Warplanes Hit Iraqi Missile Systems
WASHINGTON — Warplanes taking part in U.S.-British patrols attacked five missile sites in northern and southern Iraq on Tuesday, including four battlefield rocket launchers that could be used against U.S. and British troops, the U.S. military said.
The airstrikes were the latest in an increasing series of allied attacks in “no-fly” zones in northern and southern Iraq.
The planes struck a surface-to-surface multiple-launch rocket system and an antiaircraft missile launcher in southern Iraq near Basra and three surface-to-surface missile sites near Mosul in northern Iraq, the military said.
The strikes on several missile batteries designed to attack troops appeared to be a serious effort by the United States to soften up Iraqi defenses in advance of any invasion. The U.S. has tens of thousands of troops in Kuwait not far from Iraq’s southern border.
“The coalition executed today’s strike after Iraqi forces moved the mobile missile system into range of coalition forces in Kuwait,” U.S. Central Command said.

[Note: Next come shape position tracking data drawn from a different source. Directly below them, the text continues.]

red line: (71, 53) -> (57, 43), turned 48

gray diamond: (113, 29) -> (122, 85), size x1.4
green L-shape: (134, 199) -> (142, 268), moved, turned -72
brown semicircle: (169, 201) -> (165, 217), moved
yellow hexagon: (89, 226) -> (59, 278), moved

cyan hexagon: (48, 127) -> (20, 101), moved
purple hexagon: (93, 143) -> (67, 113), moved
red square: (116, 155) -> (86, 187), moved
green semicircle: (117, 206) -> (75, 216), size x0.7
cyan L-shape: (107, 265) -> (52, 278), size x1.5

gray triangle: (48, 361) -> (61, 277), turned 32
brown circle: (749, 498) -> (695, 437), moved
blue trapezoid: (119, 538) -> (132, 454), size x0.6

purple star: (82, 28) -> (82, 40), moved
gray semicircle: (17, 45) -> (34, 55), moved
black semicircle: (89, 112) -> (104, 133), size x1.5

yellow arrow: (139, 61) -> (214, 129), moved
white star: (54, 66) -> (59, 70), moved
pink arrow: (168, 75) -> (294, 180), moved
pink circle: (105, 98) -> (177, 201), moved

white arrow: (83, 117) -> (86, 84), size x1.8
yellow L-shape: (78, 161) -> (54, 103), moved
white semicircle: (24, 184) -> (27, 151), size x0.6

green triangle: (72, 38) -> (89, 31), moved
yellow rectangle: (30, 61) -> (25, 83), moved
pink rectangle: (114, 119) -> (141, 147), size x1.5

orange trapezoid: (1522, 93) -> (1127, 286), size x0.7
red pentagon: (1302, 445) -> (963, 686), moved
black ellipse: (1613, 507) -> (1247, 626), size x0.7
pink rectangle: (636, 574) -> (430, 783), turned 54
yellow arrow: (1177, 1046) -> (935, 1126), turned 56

Other strikes since the 1991 Persian Gulf War, and increasingly in recent months, have been aimed at Iraq’s air defenses, which the United States charges have attempted to shoot down aircraft policing the no-fly zones.
The U.S. and Britain declared the zones in northern and southern Iraq after the Gulf War to protect Kurds in the north and Shiite Muslims in the south from Baghdad’s forces. Iraq does not recognize the zones.